Обласканные жизнью, они, как бенгальские огни, сыпали вокруг себя холодные искры своих нереализованных талантов, не замечая времени, пока однажды не натыкались на старость.
Старость, будто ехидный и безжалостный ростовщик, предъявляла незадачливому звездному мальчику счет, заставляя платить за все сразу.
Ему казалось несправедливым, что жизнь требует оплаты именно в тот момент, когда он оказался полным банкротом и от него абсолютно ничего не осталось. Но именно в этот момент пришлось платить за все сполна.
Его отец занимал высокую должность в министерстве транспорта. Мать была еврейкой, но благодаря фамилии и авторитету отца об этом мало кто знал и редко вспоминали. Мать не чаяла в нем души и жила, фактически, лишь ради него, и он довольно быстро уверовал в то, что весь этот мир создан лишь для него и для того, чтобы им восхищаться.

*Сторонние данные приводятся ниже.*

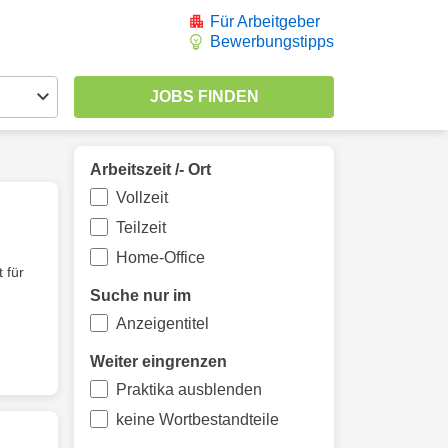
Für Arbeitgeber
Bewerbungstipps
Arbeitszeit /- Ort
Vollzeit
Teilzeit
Home-Office
 für
Suche nur im
Anzeigentitel
Weiter eingrenzen
Praktika ausblenden
keine Wortbestandteile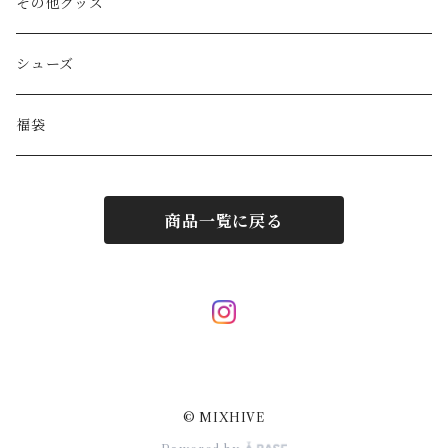
GAULTIER
その他バッグ
財布
ブレスレット
その他グッズ
HYSTERIC GLAMOUR
キーケース
リング
シューズ
BALENCIAGA
ポーチ
その他アクセサリー
福袋
DIESEL
マフラー/ストール
商品一覧に戻る
JIL SANDER
サングラス
LOUIS VUITTON
スカーフ/ハンカチ
Hermes
ネクタイ
© MIXHIVE
Courrèges
その他小物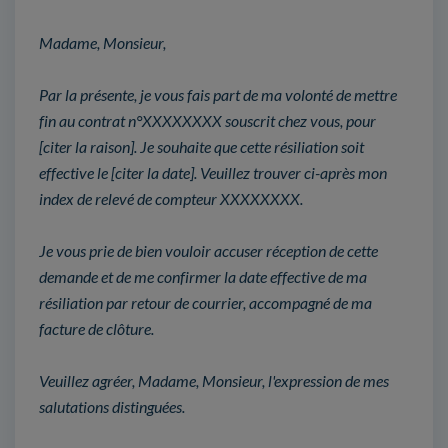
Madame, Monsieur,
Par la présente, je vous fais part de ma volonté de mettre
fin au contrat n°XXXXXXXX souscrit chez vous, pour
[citer la raison]. Je souhaite que cette résiliation soit
effective le [citer la date]. Veuillez trouver ci-après mon
index de relevé de compteur XXXXXXXX.
Je vous prie de bien vouloir accuser réception de cette
demande et de me confirmer la date effective de ma
résiliation par retour de courrier, accompagné de ma
facture de clôture.
Veuillez agréer, Madame, Monsieur, l'expression de mes
salutations distinguées.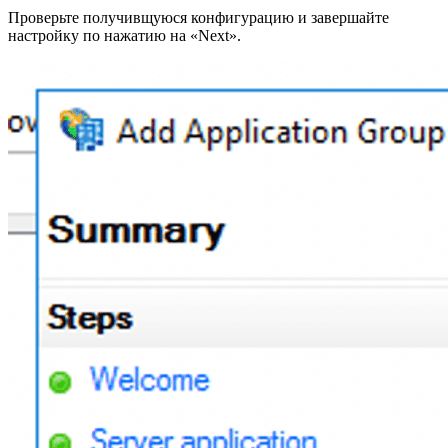
Проверьте получивщуюся конфигурацию и завершайте
настройку по нажатию на «Next».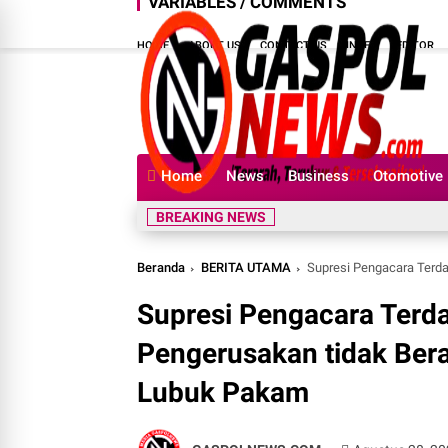
VARIABLES / COMMENTS
HOME
ABOUT US
CONTACT US
INDEX
EDITOR
Home
News
Business
Otomotive
BREAKING NEWS
Beranda
BERITA UTAMA
Supresi Pengacara Terdakwa, D
Supresi Pengacara Terd
Pengerusakan tidak Bera
Lubuk Pakam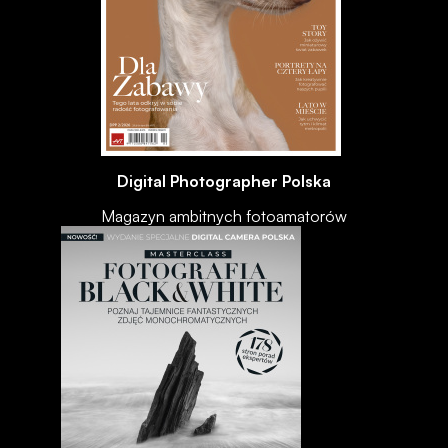
Digital Photographer Polska
Magazyn ambitnych fotoamatorów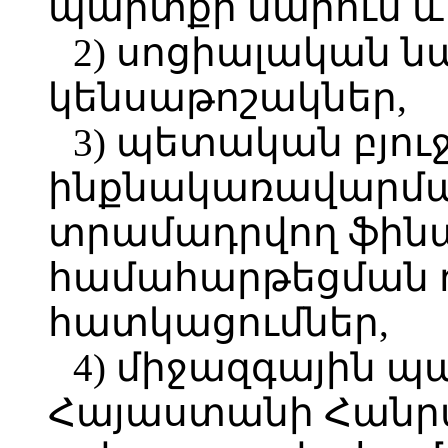
պարտքի մարում և
2) սոցիալական 
կենսաթոշակներ,
3) պետական բյո
ինքնակառավարմա
տրամադրվող ֆին
համահարթեցման 
հատկացումներ,
4) միջազգային 
Հայաստանի Հանր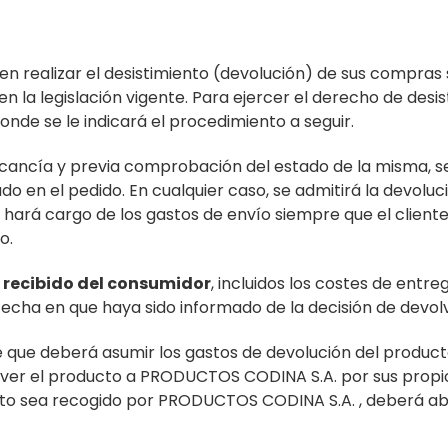
 realizar el desistimiento (devolución) de sus compras s
en la legislación vigente. Para ejercer el derecho de des
nde se le indicará el procedimiento a seguir.
mercancía y previa comprobación del estado de la misma, 
o en el pedido. En cualquier caso, se admitirá la devolu
hará cargo de los gastos de envío siempre que el client
o.
 recibido del consumidor
, incluidos los costes de entr
fecha en que haya sido informado de la decisión de devol
que deberá asumir los gastos de devolución del produc
lver el producto a PRODUCTOS CODINA S.A. por sus propio
ucto sea recogido por PRODUCTOS CODINA S.A. , deberá ab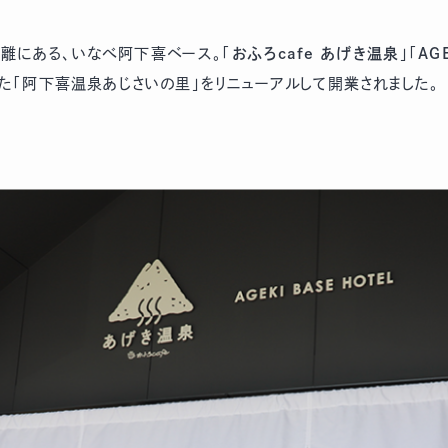
離にある、いなべ阿下喜ベース。「
おふろcafe あげき温泉
」「
AG
た「阿下喜温泉あじさいの里」をリニューアルして開業されました。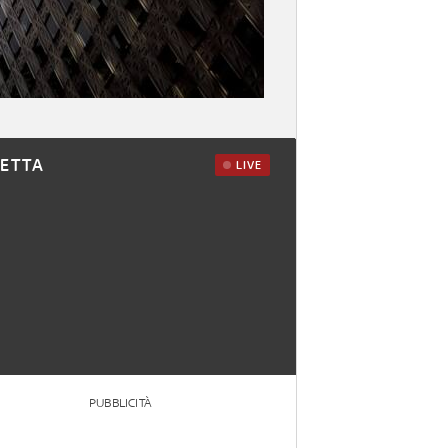
RETTA
LIVE
PUBBLICITÀ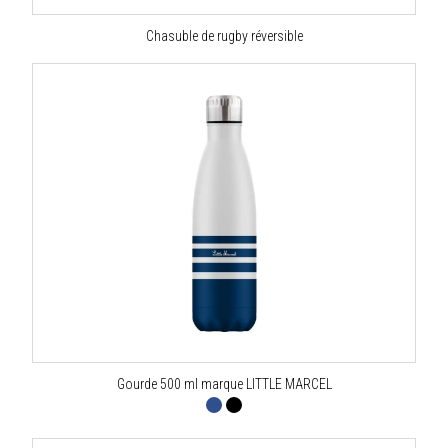
Chasuble de rugby réversible
Gourde 500 ml marque LITTLE MARCEL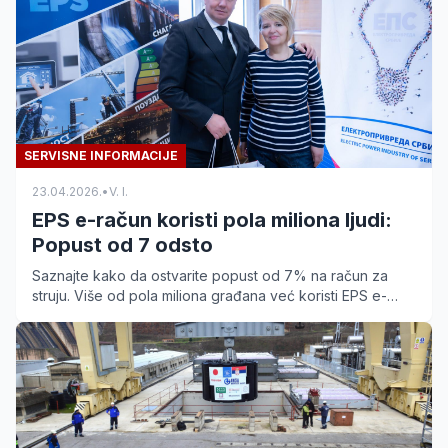
SERVISNE INFORMACIJE
23.04.2026.
•
V. I.
EPS e-račun koristi pola miliona ljudi:
Popust od 7 odsto
Saznajte kako da ostvarite popust od 7% na račun za
struju. Više od pola miliona građana već koristi EPS e-
račun. Pređite na digitalno plaćanje i uštedite.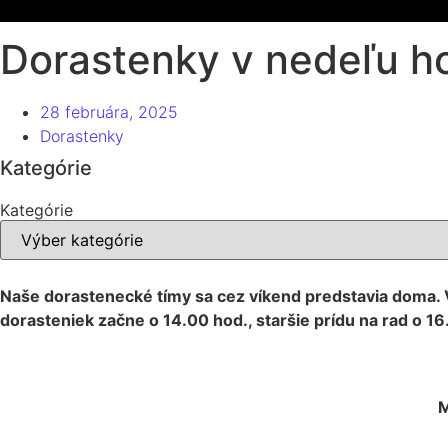
Dorastenky v nedeľu ho
28 februára, 2025
Dorastenky
Kategórie
Kategórie
Naše dorastenecké tímy sa cez víkend predstavia doma. V
dorasteniek začne o 14.00 hod., staršie prídu na rad o 1
M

Он легко и радостно прожил первые семнадцать лет своей жизни. Впоследствии же он поменял как минимум четыре ВУЗа, нигде долго не задерживаясь. Мать оправдывала его тем, что любой институт слишком тесен для его талантов и ему очень нравилась эта ее версия. Он настолько вошел в роль звездного мальчика, сгибающегося под бременем собственных талантов, что любое усилие стало его тяготить и развалясь где-нибудь в кресле, он вальяжно рассуждал о том, что еще не нашел свое высшее предназначение, а заниматься чем попало не желает.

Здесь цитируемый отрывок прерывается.